Apparently the academic literature on taxes is much more unanimous than those who pine for the Clinton years would have you believe. Last month William McBride at the Tax Foundation surveyed the literature:
Nearly every empirical study of taxes and economic growth published in a peer reviewed academic journal finds that tax increases harm economic growth. In my review, I examine twenty-six such studies going back to 1983, as shown in Table 1. All but three of those studies, and every study in the last fifteen years, find a negative effect of taxes on growth.
(Emphasis added.) He explains further:
The idea that taxes affect economic growth has become politically contentious and the subject of much debate in the press and among advocacy groups. That is in part because there are competing theories about what drives economic growth. Some subscribe to Keynesian, demand-side factors, others Neo-classical, supply-side factors, while yet others subscribe to some mixture of the two or something entirely unique. The facts, historical and geographical variation in key parameters for example, should shed light on the debate. However, the economy is sufficiently complex that virtually any theory can find some support in the data.
. . .
So what does the academic literature say about the empirical relationship between taxes and economic growth? While there are a variety of methods and data sources, the results consistently point to significant negative effects of taxes on economic growth even after controlling for various other factors such as government spending, business cycle conditions, and monetary policy. In this review of the literature, I find twenty-six such studies going back to 1983, and all but three of those studies, and every study in the last fifteen years, find a negative effect of taxes on growth. Of those studies that distinguish between types of taxes, corporate income taxes are found to be most harmful, followed by personal income taxes, consumption taxes and property taxes.
. . .
In any case, the lesson from the studies conducted is that long-term economic growth is to a significant degree a function of tax policy. Our current economic doldrums are the result of many factors, but having the highest corporate rate in the industrialized world does not help. Nor does the prospect of higher taxes on shareholders and workers. If we intend to spur investment, we should lower taxes on the earnings of capital. If we intend to increase employment, we should lower taxes on workers and the businesses that hire them.

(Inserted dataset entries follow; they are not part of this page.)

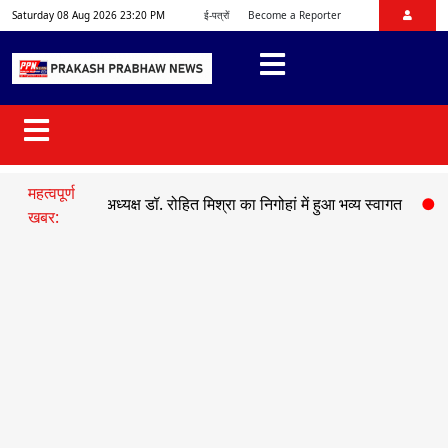
Saturday 08 Aug 2026 23:20 PM
ई-पत्रों
Become a Reporter
महत्वपूर्ण
ो प्रदेश अध्यक्ष डॉ. रोहित मिश्रा का निगोहां में हुआ भव्य स्वागत
●
सड़क हादसे
खबर:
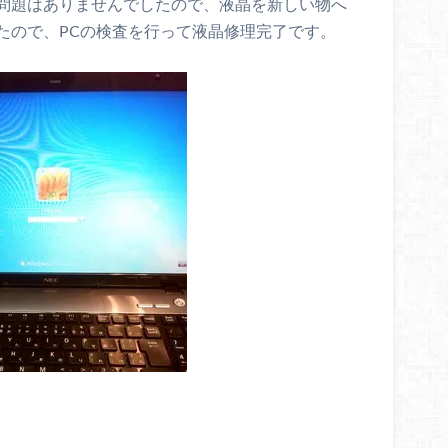
問題はありませんでしたので、液晶を新しい物へ
たので、PCの検査を行って液晶修理完了です。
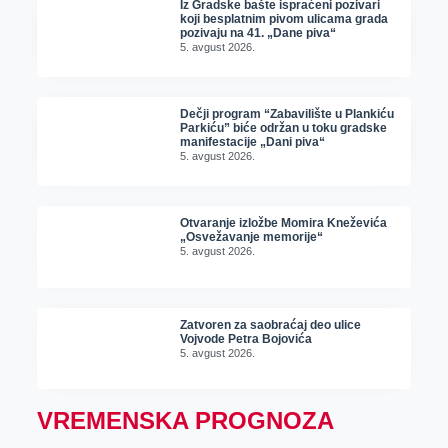
Iz Gradske bašte ispraćeni pozivari
koji besplatnim pivom ulicama grada
pozivaju na 41. „Dane piva“
5. avgust 2026.
Dečji program “Zabavilište u Plankiću
Parkiću” biće održan u toku gradske
manifestacije „Dani piva“
5. avgust 2026.
Otvaranje izložbe Momira Kneževića
„Osvežavanje memorije“
5. avgust 2026.
Zatvoren za saobraćaj deo ulice
Vojvode Petra Bojovića
5. avgust 2026.
VREMENSKA PROGNOZA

As I recall, John McCain, running for president in 2008, had a whole list of economists who endorsed his tax proposals as better than Obama’s. I don’t recall that Obama was able to offer any such list—the arguments in his favor were of a different kind (Obama saying he wants to raise the capital-gains tax rate even if that will result in less tax revenue for the government, for the sake of “fairness”). Now you know why, perhaps.
They say that everyone is conservative in his field of expertise.
If liberals want to maintain that raising taxes is good for the economy (or even just not bad for the economy), it seems to me that they have to choose one of the two epistemologies offered above, abstract reasoning or empiricism.
- If abstract reasoning, they have to explain either why they think the generally acknowledged rule (if you tax something, you get less of it) doesn’t apply here, or else why they don’t accept the general rule in the first place.
- If empiricism, they have to explain why their simplistic two-variable laymen’s analyses are more likely to be true than the hard work done by serious researchers subject to peer review.